§ Collected data
- - - - -
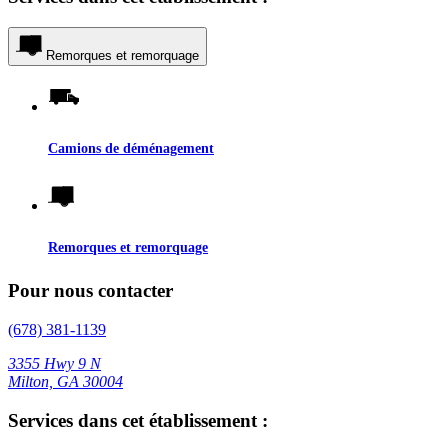
Remorques et remorquage
Camions de déménagement
Remorques et remorquage
Pour nous contacter
(678) 381-1139
3355 Hwy 9 N
Milton, GA 30004
Services dans cet établissement :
- - - - -
§ Exercise details
Write the records out once more, exactly as they appear, with no pictures.

§ Answer
Remorques et remorquage
Camions de déménagement
Remorques et remorquage
Pour nous contacter
(678) 381-1139
3355 Hwy 9 N
Milton, GA 30004
Services dans cet établissement :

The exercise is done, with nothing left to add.